Дан упивался собственным красноречием.
— Знаете что, ребята? Если вы меня пригласили слушать свои комментарии, то я лучше пойду смотреть матч домой, — раздался недовольный голос Марка.
— Стоп! — отозвался Дан. — Надеюсь, ты не думал, что мы будем просто-напросто дуть пиво и обмениваться банальностями вроде «спорт, он так сближает людей!..».
— Лично я нахожу инициативу интересной, — продолжал Марк. — Франция всегда закрывала глаза на собственную историю. Спроси любого мальчишку о Второй мировой войне, и он тебе расскажет про французов в Сопротивлении, де Голле и прочее. А если спросишь о войне с алжирцами, подумает, что ты говоришь о беспорядках в Воз-ан-Велен, если, конечно, что-то о них знает.

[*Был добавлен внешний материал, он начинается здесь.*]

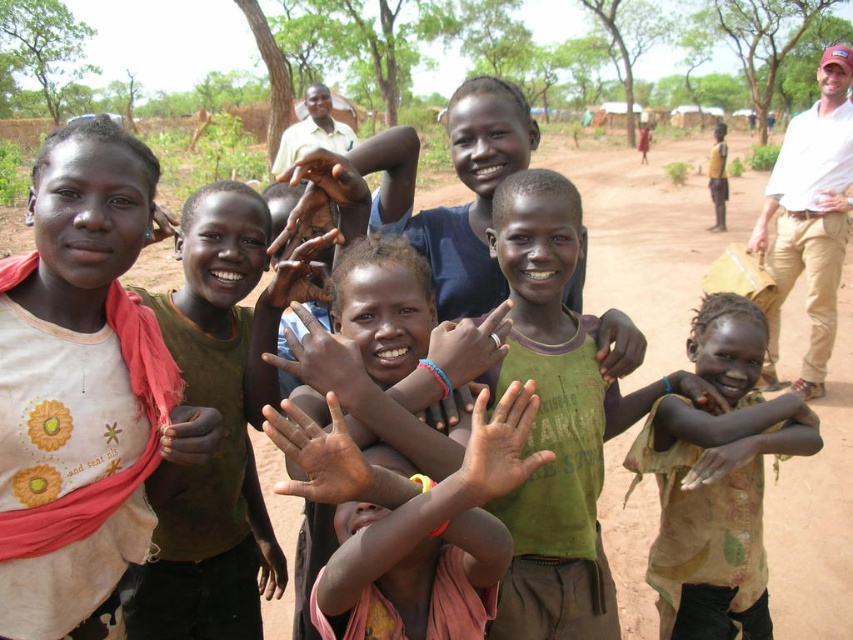 Between green fabric shirt at center and green cotton shirt at center, which one appears on the right side from the viewer's perspective?

green cotton shirt at center is more to the right.

Which is behind, point (196, 604) or point (490, 388)?

The point (196, 604) is behind.

Image resolution: width=853 pixels, height=640 pixels. I want to click on green fabric shirt at center, so click(x=223, y=424).

Who is taller, green cotton shirt at center or matte green hand at center?

Standing taller between the two is green cotton shirt at center.

Is green cotton shirt at center behind matte green hand at center?

No, it is in front of matte green hand at center.

In order to click on green cotton shirt at center in this screenshot , I will do `click(558, 419)`.

Is matte white shirt at left shorter than matte green hand at center?

No, matte white shirt at left is not shorter than matte green hand at center.

Consider the image. Does matte white shirt at left appear over matte green hand at center?

No.

This screenshot has height=640, width=853. Describe the element at coordinates (82, 390) in the screenshot. I see `matte white shirt at left` at that location.

Identify the location of matte white shirt at left. The image size is (853, 640). (82, 390). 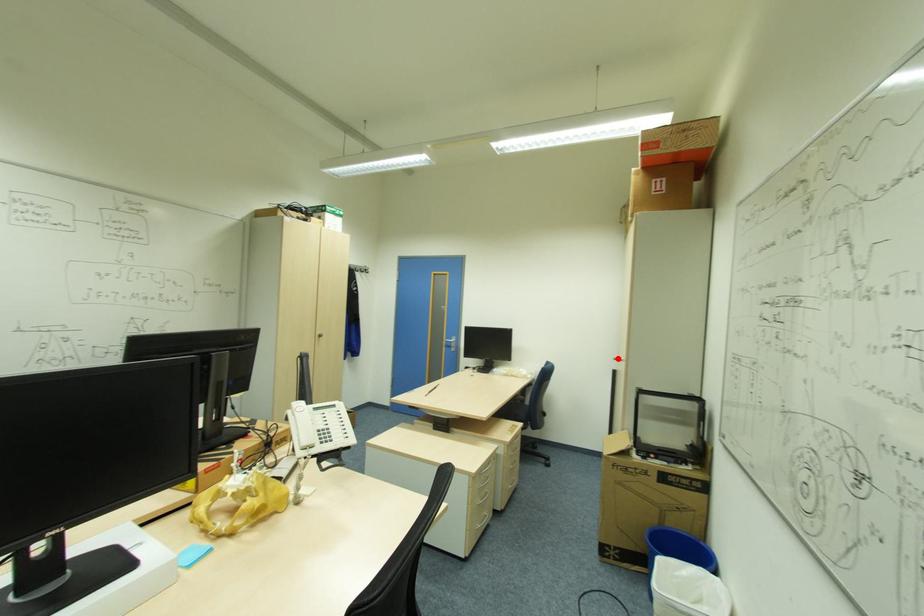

— Скажешь тоже! Мне твои шуточки кажутся неуместными, — сделал оскорбленное лицо Дан.
— Кто не хочет принять свое прошлое, слеп к будущему, — торжественно провозгласил Мишель.
— Это кто? Лао Цзы или Лафонтен?
— Моя бабушка, — невозмутимо отозвался Мишель. — А там поди знай, у кого она это подтибрила. Смотрите-ка, футболисты уже выходят на поле!
Команды выстроились друг напротив друга.
— Так! Гимн Франции. Давайте вставайте, — скомандовал Дан.
— Погоди, не спеши, старик. Это гимн алжирцев, — заметил Марк.
— Вот именно, спешить не стоит. И вообще все вопрос времени. Вы знаете, на каком иностранном языке будет говорить через десять лет большинство французов?
— Помолчать можно?
— Лично я знаю. На алжирском.
— Нет, на французском.
Все невольно рассмеялись.
— Хулиганье, — отрезал Марк, раздосадованный, что смеялся со всеми.
На «Стад де Франс» заиграли «Марсельезу», и сразу же на стадионе раздались свистки. Мы в недоумении подсели поближе к телевизору.
— Черт побери! Вы слышали? Они же свистят! Я просто ушам своим не верю, — с удивлением сказал Мишель.
Комментатор сыпал пустопорожними пошлостями, делая вид, что ничего не замечает.
— Убедились, что паршивые журналисты знать ничего не хотят? Вконец оскотинились.
— Они приглушили звук! — снова воскликнул Мишель. — Заметили, да? Звук сделали тише.
Мы прислушались. Комментатор, пребывавший в растерянности, наконец отреагировал.
— Несколько свистков! Он сказал: несколько свистков! — крикнул Дан. — Им плюнули в морду, а они утерлись, пожав плечами. Да здравствует Франция!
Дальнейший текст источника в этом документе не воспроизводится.